In what could be described as the mother of all clear-outs, antiques and artwork dating from as early as the 17th century were rescued from the cobweb-filled attic, dungeon and barns of Hooton Pagnell Hall before being presented for sale at Bonhams’ auction house in London.
The veritable hoard, dug out from the dusty depths of the country residence by current owner Mark Warde-Norbury – the ninth generation of his family to live at the hall eight miles outside of Doncaster – fetched a total price of £1,162,638.
A superb watercolour by map-maker turned landscape painter Paul Sandby (1730-1809) entitled ‘Windsor Castle from the Thames’ led the sale. And it smashed its pre-sale estimate of £40,000-60,000 to fetch £218,500. The sale price is the highest achieved for an artwork by the British master in the last 20 years.
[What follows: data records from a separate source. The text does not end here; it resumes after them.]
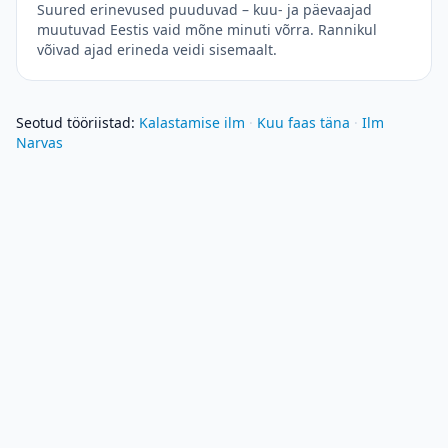
Suured erinevused puuduvad – kuu- ja päevaajad
muutuvad Eestis vaid mõne minuti võrra. Rannikul
võivad ajad erineda veidi sisemaalt.
Seotud tööriistad
:
Kalastamise ilm
·
Kuu faas täna
·
Ilm
Narvas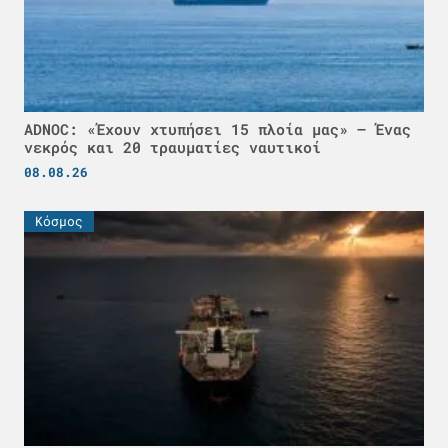
ADNOC: «Έχουν χτυπήσει 15 πλοία μας» – Ένας
νεκρός και 20 τραυματίες ναυτικοί
08.08.26
Κόσμος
The painting is said to bear a striking resemblance to Sandby’s Windsor Castle from the Eton Shore, which is in the collection of The Queen.
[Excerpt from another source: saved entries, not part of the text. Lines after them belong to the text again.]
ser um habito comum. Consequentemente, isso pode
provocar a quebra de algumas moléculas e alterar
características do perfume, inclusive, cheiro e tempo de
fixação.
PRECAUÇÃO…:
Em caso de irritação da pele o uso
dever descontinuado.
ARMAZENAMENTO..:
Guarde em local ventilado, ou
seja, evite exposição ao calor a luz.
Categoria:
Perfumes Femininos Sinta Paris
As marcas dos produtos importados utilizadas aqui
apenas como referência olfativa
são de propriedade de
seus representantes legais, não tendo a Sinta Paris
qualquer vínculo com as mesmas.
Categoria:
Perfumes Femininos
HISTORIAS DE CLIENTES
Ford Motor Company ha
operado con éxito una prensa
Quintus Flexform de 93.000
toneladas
Hooton Pagnell Hall has been the home of the Warde family for more than 300 years and parts of it date back to the 13th century.
Successive generations had added to the house’s contents over the centuries and the sale provided an intriguing reflection of changing taste and fashion.
With numerous projects going on around the estate, including a new farmyard and various planning applications to build new cottages, Mr Warde-Norbury decided it was time for a much-needed sort-out, ‘to liberate objects and works of art that have sat in dark, cobwebby rooms for many years and to enable us to bring the house up to date for current and future generations’.
He said the sort-out had been a ‘cathartic experience’.
There was a packed room and highly competitive bidding, with many lots selling for well over their estimates, Bonhams reported.
Among the hidden antiques given a new home was an Italian 17th century cabinet which more than doubled its pre-sale estimate of £20,000-30,000 to sell for £56,250.
Perhaps the biggest success was a pair of famille rose hexagonal vases which sold for £19,750, nearly 10 times their original estimate of £2,000-3,000.
As well as a selection of Old Master and 19th century paintings, the auction included English furniture, ceramics, Chinese works of art, silver, jewellery, books and manuscripts.
Another highlight from the sale was a letter from the Duke of Wellington, which sold for £1,750 – nearly eight times its estimate – and a mid-18th century wooden doll, which sold for £21,250, well over double its pre-sale estimate of £10,000-15,000.